The report also noted that consumer credit outstanding grew by 0.8 percent to N2,344.10 billion at end-May, from N2,325.97 billion in the preceding month
The apex bank said “the total standing lending facility increased considerably by 20.4% to N737.05 billion relative to N612.43 billion at end-April 2022. Similarly, relative to the preceding month, the total standing deposit facility increased slightly by 0.2 per cent to N321.23 billion from N320.55 billion.”
At the open buyback (OBB) segment, as the rate increased by 190 basis points to 9.39 per cent, the value of transactions declined to N213.75 billion from N228.42 billion in the preceding month. The average daily number of deals in the OBB segment fell to 64 from 75 deals in the preceding period,” the apex bank added.

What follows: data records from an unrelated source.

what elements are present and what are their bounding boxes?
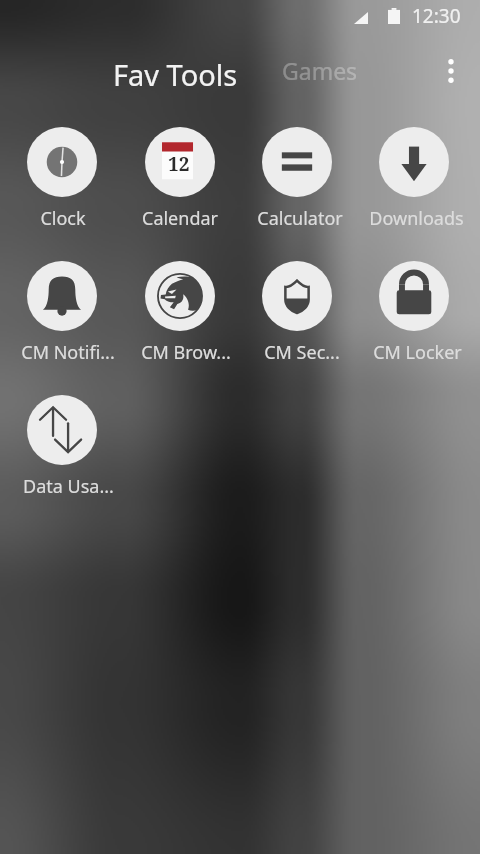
staticText: 12:30 (412, 3, 461, 29)
button[interactable]: Fav Tools (103, 48, 248, 101)
button[interactable]: CM Brow... (121, 261, 238, 395)
button[interactable]: Downloads (355, 127, 472, 261)
button[interactable]: Games (272, 48, 368, 93)
button[interactable]: 12 (121, 127, 238, 261)
button[interactable]: More options (428, 48, 474, 94)
staticText: Downloads (369, 206, 464, 231)
staticText: CM Sec... (264, 340, 340, 365)
button[interactable]: CM Notifi... (3, 261, 121, 395)
staticText: CM Locker (373, 340, 462, 365)
staticText: 12 (168, 151, 190, 177)
staticText: Data Usa... (23, 474, 114, 499)
staticText: Fav Tools (113, 55, 238, 94)
button[interactable]: CM Locker (355, 261, 472, 395)
button[interactable]: CM Sec... (238, 261, 355, 395)
button[interactable]: Calculator (238, 127, 355, 261)
staticText: CM Notifi... (21, 340, 115, 365)
button[interactable]: Data Usa... (3, 395, 121, 529)
staticText: Clock (40, 206, 86, 231)
staticText: CM Brow... (141, 340, 231, 365)
staticText: Calculator (257, 206, 343, 231)
staticText: Games (282, 55, 358, 86)
button[interactable]: Clock (3, 127, 121, 261)
staticText: Calendar (142, 206, 218, 231)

The CBN noted that Consumer Credit outstanding grew by 0.8% to N2,344.10 billion at end-May, from N2,325.97 billion in the preceding month.
“The sustained increase in consumer credit reflected a growth of new financial product offerings and the effectiveness of the bank’s various policies to encourage credit expansion. By disaggregation, retail loans recorded a sizable growth of 13.2%, to N554.83 billion from N489.97 billion at end-April, while personal loans decreased by 2.5% to N1,789.26 billion relative to N1,835.99 billion in the preceding month,” the report further stated.
The SLF is a platform where commercial banks access funds to carry out their business activities and meet obligations. The SDF window is the portal where commercial banks deposit funds with the apex bank.
The CBN had hiked interest rate to 14% in July 2022 and the savings deposit interest rate increased to 4.2% from 1.4% in order to curb rising inflationary pressure as well as encourage FX inflow into the economy.